How about gluing strips of Laminex to the inside edges of the template to take up the play with the 30mm guide/


----------



## Phil P (Jul 25, 2010)

charlesb said:


> I purchased two secondhand Hafele jigs, but of very recent manufacture, including a drainage jig, and found that the size of all the guides was approx 31mm. Using a 30mm guide bush, the router tended to go from one side to the other, a drift of about 1mm, which was unacceptable for perfectly straight lines, e.g. with the drainage jig. Also when using a large cutter to cut a 40mm solid wooden worktop, the router was very difficult to control because of the sideways movement, leading to damage to the side of one of the guides, which I will now have to repair.
> 
> Did I miss something? Why don't they make bushes of the right size to fit the jig guides?


Hi Charles

That is actually correct, you _did_ miss something. If the slots were 30mm then the guide bush would probably jam in the slot at some time. The extra 1mm or so allows for a bit of slack to make sure this doesn't happen - this is exactly how a kitchen worktop mason's mitre jig works. If the router is going from side to side then I'm afraid it is you who is to blame. The cut running away from you, the first cut, needs to be made with the router pressed firmly against the left hand side of the slot. The return cut, the cut coming back to you, is made with the router pressed firmly against the right hand side. At the end of making the cuts the drain slots are sanded out to smooth them off and remove any machining marks. It is really very straightforward and I've done this task quite a few times with both solid wood and Corian worktops. If you are having difficulty controlling the router then I suggest that you make a couple of lighter passes before going to a full depth pass as ball nose (cove) cutters used in these jigs do tend to deflect when plunged in to full depth. The jigs are designed for use with a plunge router only and are unsuitable fot fixed base routers and to avoid further damage I'd suggest that you retract the cutter at the end of a cut before lifting the router off the jig (the most common mistake made by people when using worktop mitre template jigs, for example). 

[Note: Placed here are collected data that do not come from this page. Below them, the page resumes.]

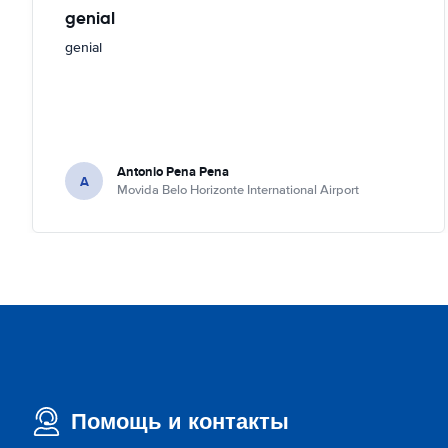
genial
genial
Antonio Pena Pena
A
Movida Belo Horizonte International Airport
Помощь и контакты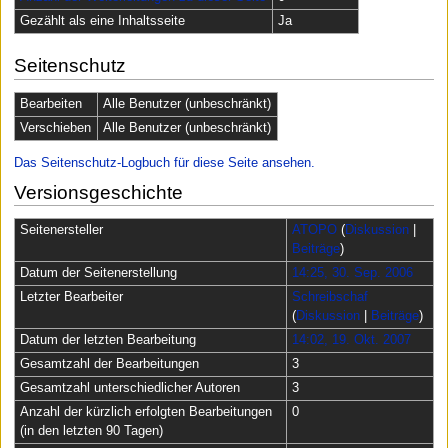
Gezählt als eine Inhaltsseite
Ja
Seitenschutz
Bearbeiten
Alle Benutzer (unbeschränkt)
Verschieben
Alle Benutzer (unbeschränkt)
Das Seitenschutz-Logbuch für diese Seite ansehen.
Versionsgeschichte
Seitenersteller
ATOPO
(
Diskussion
|
Beiträge
)
Datum der Seitenerstellung
14:25, 30. Sep. 2006
Letzter Bearbeiter
Schreibschaf
(
Diskussion
|
Beiträge
)
Datum der letzten Bearbeitung
14:02, 19. Okt. 2007
Gesamtzahl der Bearbeitungen
3
Gesamtzahl unterschiedlicher Autoren
3
Anzahl der kürzlich erfolgten Bearbeitungen
0
(in den letzten 90 Tagen)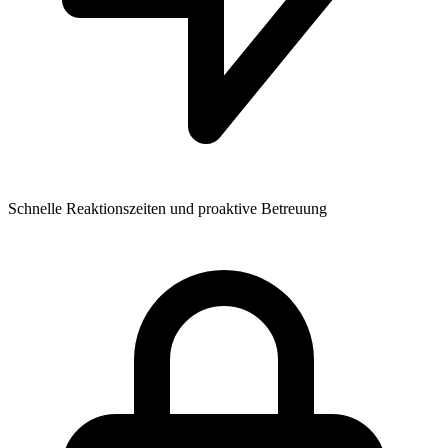
Schnelle Reaktionszeiten und proaktive Betreuung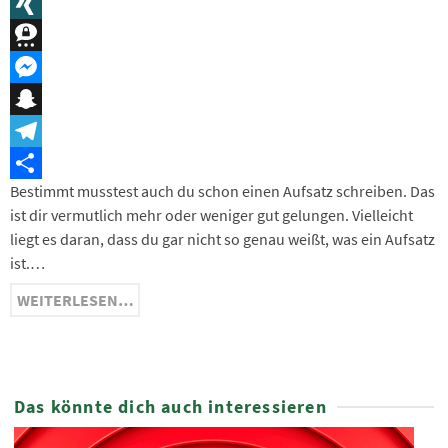
Message
XING
Threema
Messenger
Snapchat
Telegram
Bestimmt musstest auch du schon einen Aufsatz schreiben. Das
Teilen
ist dir vermutlich mehr oder weniger gut gelungen. Vielleicht
liegt es daran, dass du gar nicht so genau weißt, was ein Aufsatz
ist.…
WEITERLESEN…
Das könnte dich auch interessieren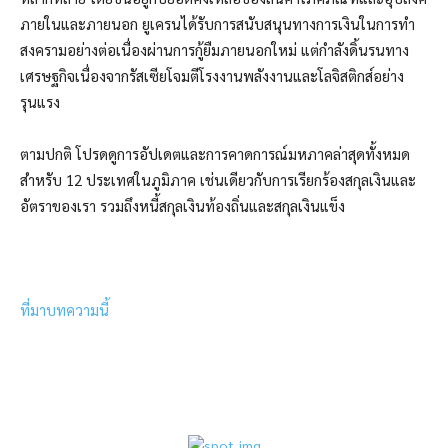
ภายในและภายนอก ยูเครนได้รับการสนับสนุนทางการเงินในการทำ
สงครามอย่างต่อเนื่องผ่านการกู้ยืมภายนอกใหม่ แต่กำลังดิ้นรนทาง
เศรษฐกิจเนื่องจากรัสเซียโจมตีโรงงานพลังงานและโลจิสติกส์อย่าง
รุนแรง
ตามปกติ โปรดดูการอัปเดตและการคาดการณ์มหภาคล่าสุดทั้งหมด
สำหรับ 12 ประเทศในภูมิภาค เช่นเดียวกับการเรียกร้องสกุลเงินและ
อัตราของเรา รวมถึงหนี้สกุลเงินท้องถิ่นและสกุลเงินแข็ง
ที่มาบทความนี้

BTW these jigs are manufactured from HPL (high pressure laminate, or a form of phenolic plastic) and can be easily repaired using Araldite (epoxy) which is filed and sanded after it has set (at least 24 hours). Even us pros get it wrong sometimes!

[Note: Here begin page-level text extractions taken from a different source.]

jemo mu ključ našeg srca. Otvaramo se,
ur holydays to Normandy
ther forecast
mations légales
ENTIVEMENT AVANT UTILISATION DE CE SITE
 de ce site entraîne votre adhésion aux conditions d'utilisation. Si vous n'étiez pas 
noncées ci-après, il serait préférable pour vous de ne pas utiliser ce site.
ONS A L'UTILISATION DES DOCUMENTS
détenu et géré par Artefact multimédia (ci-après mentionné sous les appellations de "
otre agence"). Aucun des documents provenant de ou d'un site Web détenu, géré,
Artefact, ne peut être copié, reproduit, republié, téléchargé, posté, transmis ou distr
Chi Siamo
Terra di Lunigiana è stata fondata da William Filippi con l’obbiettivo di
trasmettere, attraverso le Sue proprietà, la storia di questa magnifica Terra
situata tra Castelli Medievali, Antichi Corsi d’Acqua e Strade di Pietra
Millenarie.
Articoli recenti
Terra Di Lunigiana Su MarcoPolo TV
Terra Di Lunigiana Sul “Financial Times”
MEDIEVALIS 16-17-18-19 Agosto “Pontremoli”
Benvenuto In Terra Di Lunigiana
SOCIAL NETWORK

PS Another tip: Wax your guide bush with a little bit of candle wax before making a series of cuts and you'll find it all works a lot smoother and it will be easier to make that perfect cut

Regards

Phil


----------



## charlesb (Jun 15, 2011)

harrysin said:


> How about gluing strips of Laminex to the inside edges of the template to take up the play with the 30mm guide/


Far too much effort, especially with the curved guides!! My solution works pretty well for my purpose. The nice tight fit stops the router from moving around.


----------



## charlesb (Jun 15, 2011)

Phil P said:


> Hi Charles
> 
> That is actually correct, you _did_ miss something.


I thought I had.



> If the slots were 30mm then the guide bush would probably jam in the slot at some time. The extra 1mm or so allows for a bit of slack to make sure this doesn't happen - this is exactly how a kitchen worktop mason's mitre jig works. If the router is going from side to side then I'm afraid it is you who is to blame. The cut running away from you, the first cut, needs to be made with the router pressed firmly against the left hand side of the slot. The return cut, the cut coming back to you, is made with the router pressed firmly against the right hand side. At the end of making the cuts the drain slots are sanded out to smooth them off and remove any machining marks.
> 
> It is really very straightforward and I've done this task quite a few times with both solid wood and Corian worktops. If you are having difficulty controlling the router then I suggest that you make a couple of lighter passes before going to a full depth pass as ball nose (cove) cutters used in these jigs do tend to deflect when plunged in to full depth.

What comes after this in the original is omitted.